What needs to be done ▸ Searching the material below, find each line that includes the word "para", and copy it.

Data ▸
■ ■ ■
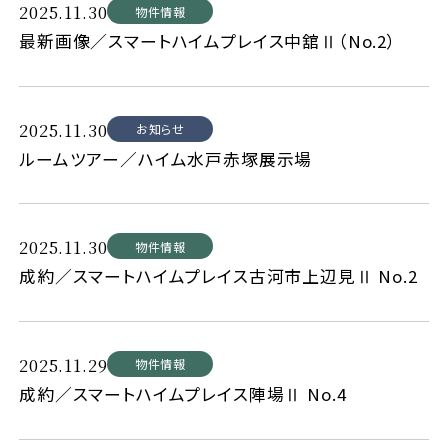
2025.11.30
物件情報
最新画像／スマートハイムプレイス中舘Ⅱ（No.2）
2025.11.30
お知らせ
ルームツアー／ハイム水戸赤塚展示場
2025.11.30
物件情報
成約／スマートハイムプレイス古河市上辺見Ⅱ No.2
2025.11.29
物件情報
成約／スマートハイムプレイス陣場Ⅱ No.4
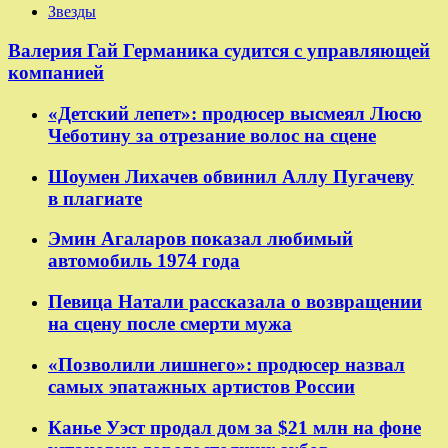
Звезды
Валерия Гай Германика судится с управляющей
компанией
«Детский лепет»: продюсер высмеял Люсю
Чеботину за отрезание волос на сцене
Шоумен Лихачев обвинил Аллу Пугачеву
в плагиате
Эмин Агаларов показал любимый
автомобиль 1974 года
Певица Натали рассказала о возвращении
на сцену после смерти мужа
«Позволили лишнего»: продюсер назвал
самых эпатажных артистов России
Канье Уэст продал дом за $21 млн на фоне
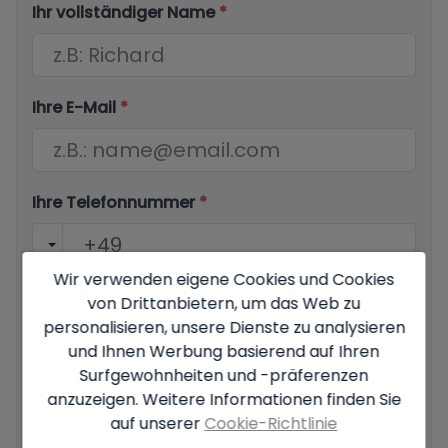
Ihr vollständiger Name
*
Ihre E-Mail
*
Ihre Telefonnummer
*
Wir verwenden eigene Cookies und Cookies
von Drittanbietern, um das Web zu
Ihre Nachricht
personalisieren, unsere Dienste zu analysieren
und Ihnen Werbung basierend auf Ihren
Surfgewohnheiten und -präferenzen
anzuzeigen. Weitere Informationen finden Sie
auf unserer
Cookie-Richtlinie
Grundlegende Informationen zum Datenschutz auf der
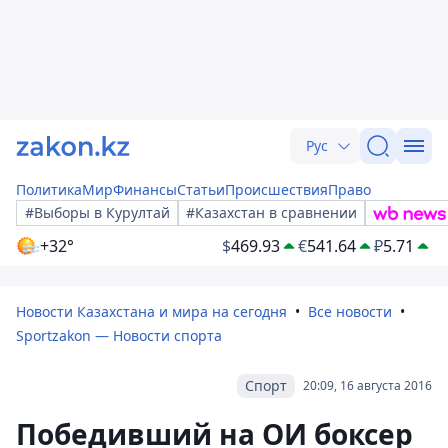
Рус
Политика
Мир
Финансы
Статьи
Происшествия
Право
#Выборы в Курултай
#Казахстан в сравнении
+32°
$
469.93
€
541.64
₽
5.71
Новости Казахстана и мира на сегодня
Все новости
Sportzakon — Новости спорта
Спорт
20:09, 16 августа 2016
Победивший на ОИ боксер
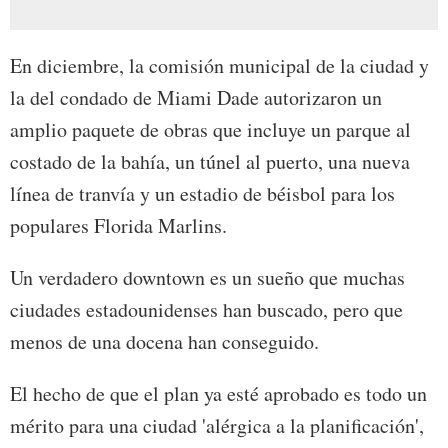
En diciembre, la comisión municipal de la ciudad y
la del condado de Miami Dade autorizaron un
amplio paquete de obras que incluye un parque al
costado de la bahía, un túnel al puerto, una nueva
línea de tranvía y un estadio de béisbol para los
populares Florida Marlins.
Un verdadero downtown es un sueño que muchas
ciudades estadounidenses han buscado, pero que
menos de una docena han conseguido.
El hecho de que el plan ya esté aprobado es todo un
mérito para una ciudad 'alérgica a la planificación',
■ ■ ■
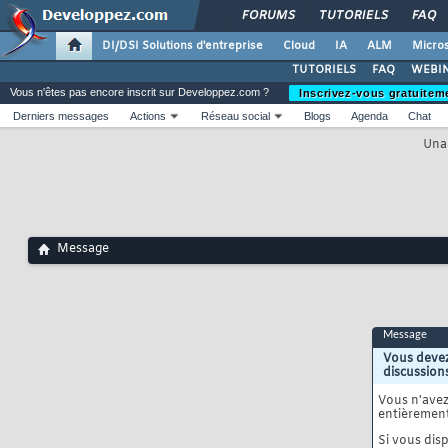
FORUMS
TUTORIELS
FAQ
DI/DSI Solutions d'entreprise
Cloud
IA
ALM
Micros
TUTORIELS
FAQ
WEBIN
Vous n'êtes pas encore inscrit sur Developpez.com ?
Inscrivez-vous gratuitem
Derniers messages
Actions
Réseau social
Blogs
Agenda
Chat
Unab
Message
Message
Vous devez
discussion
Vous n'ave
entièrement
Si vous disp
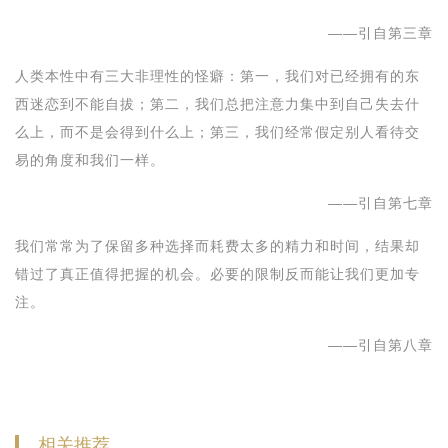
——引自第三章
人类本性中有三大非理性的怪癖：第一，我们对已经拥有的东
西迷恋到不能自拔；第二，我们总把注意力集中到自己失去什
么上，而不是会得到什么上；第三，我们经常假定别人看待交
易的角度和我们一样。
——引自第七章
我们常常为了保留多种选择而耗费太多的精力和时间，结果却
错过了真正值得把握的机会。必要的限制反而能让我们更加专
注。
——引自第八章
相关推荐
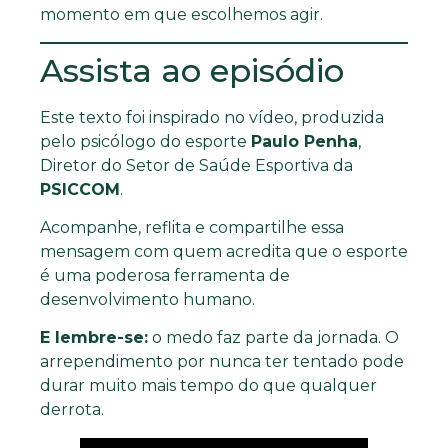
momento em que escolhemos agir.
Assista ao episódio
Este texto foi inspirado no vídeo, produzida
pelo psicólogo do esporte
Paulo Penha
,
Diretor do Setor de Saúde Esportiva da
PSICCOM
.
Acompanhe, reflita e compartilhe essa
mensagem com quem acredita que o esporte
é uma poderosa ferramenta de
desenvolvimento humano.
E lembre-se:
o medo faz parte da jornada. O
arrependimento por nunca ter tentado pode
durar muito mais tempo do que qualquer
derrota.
■ ■ ■
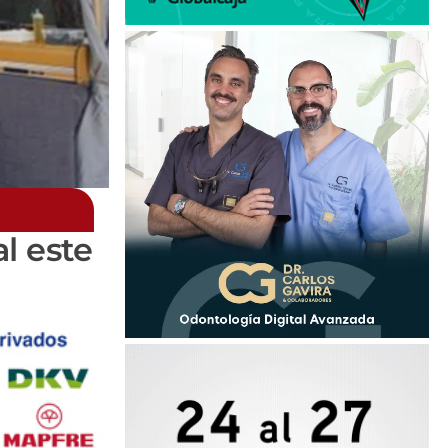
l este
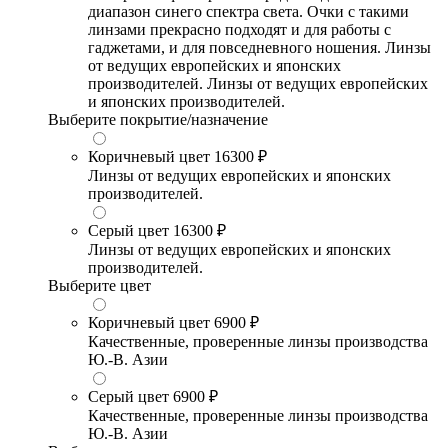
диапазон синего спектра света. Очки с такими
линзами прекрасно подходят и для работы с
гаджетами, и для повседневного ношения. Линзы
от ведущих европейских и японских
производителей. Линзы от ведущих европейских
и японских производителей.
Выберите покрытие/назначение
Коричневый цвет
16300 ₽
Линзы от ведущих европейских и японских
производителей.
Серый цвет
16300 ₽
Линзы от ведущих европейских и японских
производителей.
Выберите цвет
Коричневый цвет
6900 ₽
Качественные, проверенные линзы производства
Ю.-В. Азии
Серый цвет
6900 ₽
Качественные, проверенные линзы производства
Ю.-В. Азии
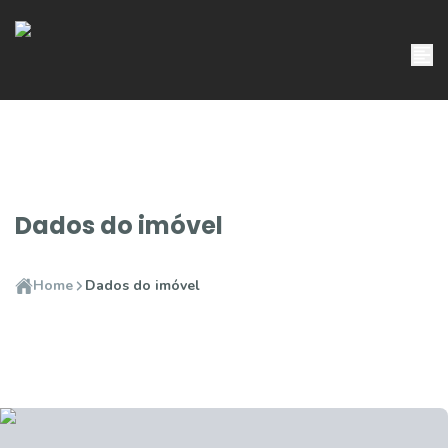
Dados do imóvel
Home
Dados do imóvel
■ ■ ■
Result of this exercise ▸
línea de tranvía y un estadio de béisbol para los
mérito para una ciudad 'alérgica a la planificación',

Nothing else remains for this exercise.